From December 31, the Library of Congress will no longer archive all posts but will still collect tweets deemed historically significant.
“In April, 2010, the Library of Congress and Twitter signed an agreement providing the Library the public tweet text from the company’s inception through the date of the agreement, an archive of tweets from 2006 through April 2010. Additionally, Twitter agreed to provide tweets on an ongoing basis under the same terms,” the Library of Congress declared in a white paper. “The Library saw an opportunity to document the emergence of online social media for future generations.”
“As the twelfth year of Twitter draws to a close, the Library has decided to change its collection strategy for receipt of tweets on December 31, 2017. After this time, the Library will continue to acquire tweets but will do so on a very selective basis under the overall guidance provided in the Library’s Collections Policy Statements and associated documents,” they explained. “Generally, the tweets collected and archived will be thematic and event-based, including events such as elections, or themes of ongoing national interest, e.g. public policy.”

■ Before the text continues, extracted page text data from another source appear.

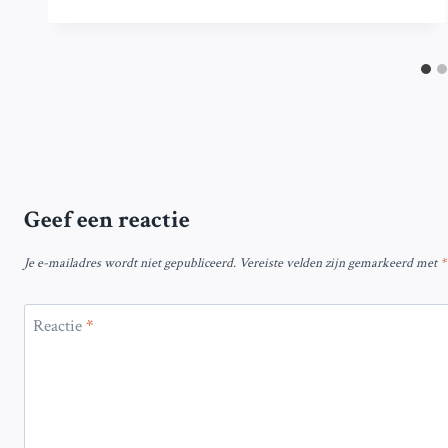
Geef een reactie
Je e-mailadres wordt niet gepubliceerd.
Vereiste velden zijn gemarkeerd met
*
Reactie
*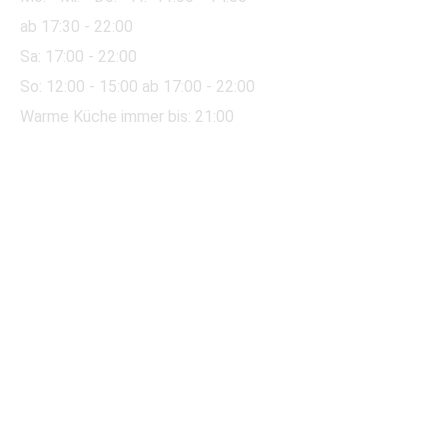
ab 17:30 - 22:00
Sa:
17:00 - 22:00
So:
12:00
- 15:00 ab 17:00 - 22:00
Warme Küche immer bis: 21:00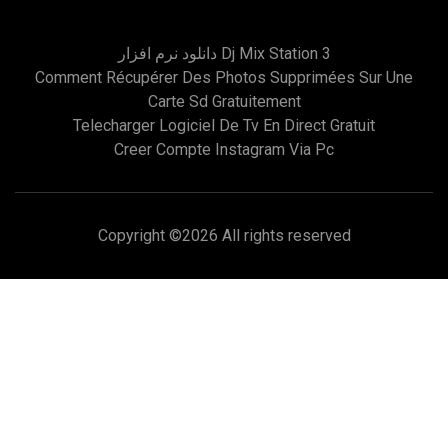
دانلود نرم افزار Dj Mix Station 3
Comment Récupérer Des Photos Supprimées Sur Une
Carte Sd Gratuitement
Telecharger Logiciel De Tv En Direct Gratuit
Creer Compte Instagram Via Pc
Copyright ©
2026 All rights reserved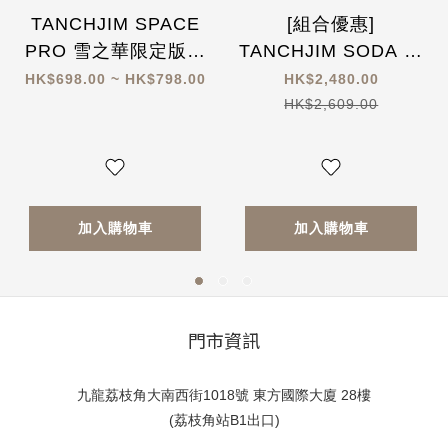
TANCHJIM SPACE
[組合優惠]
PRO 雪之華限定版隨
TANCHJIM SODA 七
身解碼耳擴 (附送淺野
單元混合入耳式耳機
HK$698.00 ~ HK$798.00
HK$2,480.00
天琪人型立牌+香卡)
X DSP Master 高性
HK$2,609.00
能解碼 Type-C轉換插
頭
加入購物車
加入購物車
門市資訊
九龍荔枝角大南西街1018號 東方國際大廈 28樓
(荔枝角站B1出口)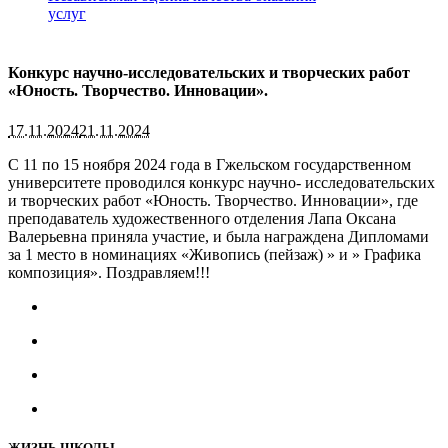
услуг
Конкурс научно-исследовательских и творческих работ
«Юность. Творчество. Инновации».
17.11.2024
21.11.2024
С 11 по 15 ноября 2024 года в Гжельском государственном
университете проводился конкурс научно- исследовательских
и творческих работ «Юность. Творчество. Инновации», где
преподаватель художественного отделения Лапа Оксана
Валерьевна приняла участие, и была награждена Дипломами
за 1 место в номинациях «Живопись (пейзаж) » и » Графика
композиция». Поздравляем!!!
ЖИЗНЬ ШКОЛЫ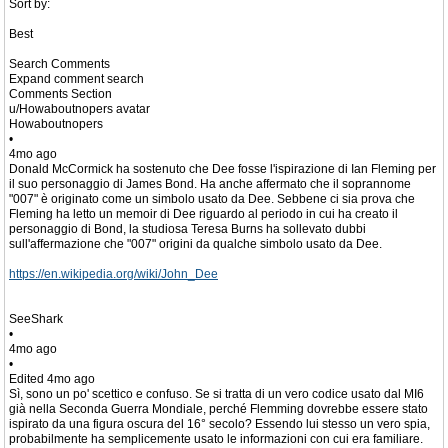
Sort by:
Best
Search Comments
Expand comment search
Comments Section
u/Howaboutnopers avatar
Howaboutnopers
•
4mo ago
Donald McCormick ha sostenuto che Dee fosse l'ispirazione di Ian Fleming per
il suo personaggio di James Bond. Ha anche affermato che il soprannome
"007" è originato come un simbolo usato da Dee. Sebbene ci sia prova che
Fleming ha letto un memoir di Dee riguardo al periodo in cui ha creato il
personaggio di Bond, la studiosa Teresa Burns ha sollevato dubbi
sull'affermazione che "007" origini da qualche simbolo usato da Dee.
https://en.wikipedia.org/wiki/John_Dee
SeeShark
•
4mo ago
•
Edited 4mo ago
Sì, sono un po' scettico e confuso. Se si tratta di un vero codice usato dal MI6
già nella Seconda Guerra Mondiale, perché Flemming dovrebbe essere stato
ispirato da una figura oscura del 16° secolo? Essendo lui stesso un vero spia,
probabilmente ha semplicemente usato le informazioni con cui era familiare.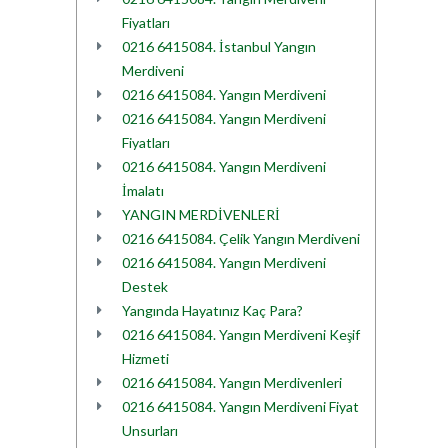
Fiyatları
0216 6415084. İstanbul Yangın
Merdiveni
0216 6415084. Yangın Merdiveni
0216 6415084. Yangın Merdiveni
Fiyatları
0216 6415084. Yangın Merdiveni
İmalatı
YANGIN MERDİVENLERİ
0216 6415084. Çelik Yangın Merdiveni
0216 6415084. Yangın Merdiveni
Destek
Yangında Hayatınız Kaç Para?
0216 6415084. Yangın Merdiveni Keşif
Hizmeti
0216 6415084. Yangın Merdivenleri
0216 6415084. Yangın Merdiveni Fiyat
Unsurları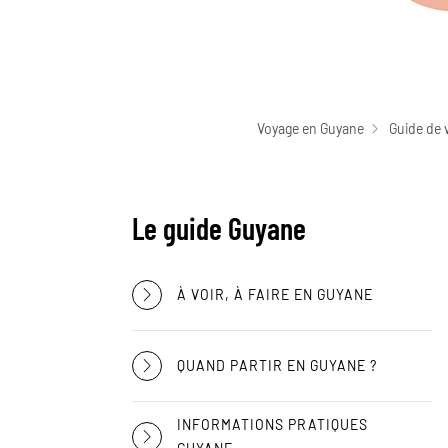
Voyage en Guyane
Guide de 
Le guide Guyane
À VOIR, À FAIRE EN GUYANE
QUAND PARTIR EN GUYANE ?
INFORMATIONS PRATIQUES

“The Library continuously reviews its ongoing acquisitions, whether subscriptions to newspapers or the receipt of tweets via a gift,” the Library proclaimed. “As a result of the review, the Library has determined that its initial Twitter collection will consist of a twelve-year snapshot of the beginning of one of social media’s most important and transformative communication tools. Subsequent selective tweet collecting may continue in addition to the twelve-year snapshot.”
In their white paper, the Library of Congress claimed that several factors contributed to their decision to end the mass archiving.
“The nature of Twitter has changed over time,” they argued, adding that, “The volume of tweets and related transactions has evolved and increased dramatically since the initial agreement was signed,” and that “The Library only receives text. It does not receive images, videos or linked content. Tweets now are often more visual than textual, limiting the value of text-only collecting.”